-- Work request --
Restate every line of the data word for word, except for the images.

BEGIN Information

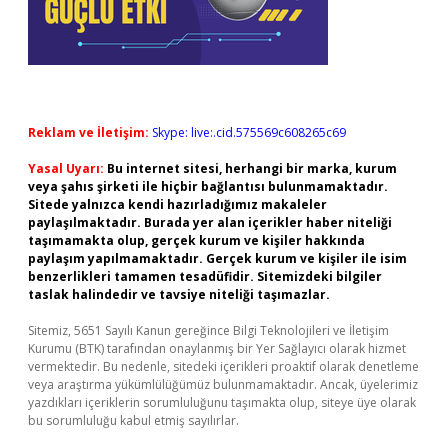
Reklam ve İletişim:
Skype: live:.cid.575569c608265c69
Yasal Uyarı:
Bu internet sitesi, herhangi bir marka, kurum
veya şahıs şirketi ile hiçbir bağlantısı bulunmamaktadır.
Sitede yalnızca kendi hazırladığımız makaleler
paylaşılmaktadır. Burada yer alan içerikler haber niteliği
taşımamakta olup, gerçek kurum ve kişiler hakkında
paylaşım yapılmamaktadır. Gerçek kurum ve kişiler ile isim
benzerlikleri tamamen tesadüfidir. Sitemizdeki bilgiler
taslak halindedir ve tavsiye niteliği taşımazlar.
Sitemiz, 5651 Sayılı Kanun gereğince Bilgi Teknolojileri ve İletişim
Kurumu (BTK) tarafından onaylanmış bir Yer Sağlayıcı olarak hizmet
vermektedir. Bu nedenle, sitedeki içerikleri proaktif olarak denetleme
veya araştırma yükümlülüğümüz bulunmamaktadır. Ancak, üyelerimiz
yazdıkları içeriklerin sorumluluğunu taşımakta olup, siteye üye olarak
bu sorumluluğu kabul etmiş sayılırlar.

END Information

-- Answer below --
Reklam ve İletişim:
Skype: live:.cid.575569c608265c69
Yasal Uyarı:
Bu internet sitesi, herhangi bir marka, kurum
veya şahıs şirketi ile hiçbir bağlantısı bulunmamaktadır.
Sitede yalnızca kendi hazırladığımız makaleler
paylaşılmaktadır. Burada yer alan içerikler haber niteliği
taşımamakta olup, gerçek kurum ve kişiler hakkında
paylaşım yapılmamaktadır. Gerçek kurum ve kişiler ile isim
benzerlikleri tamamen tesadüfidir. Sitemizdeki bilgiler
taslak halindedir ve tavsiye niteliği taşımazlar.
Sitemiz, 5651 Sayılı Kanun gereğince Bilgi Teknolojileri ve İletişim
Kurumu (BTK) tarafından onaylanmış bir Yer Sağlayıcı olarak hizmet
vermektedir. Bu nedenle, sitedeki içerikleri proaktif olarak denetleme
veya araştırma yükümlülüğümüz bulunmamaktadır. Ancak, üyelerimiz
yazdıkları içeriklerin sorumluluğunu taşımakta olup, siteye üye olarak
bu sorumluluğu kabul etmiş sayılırlar.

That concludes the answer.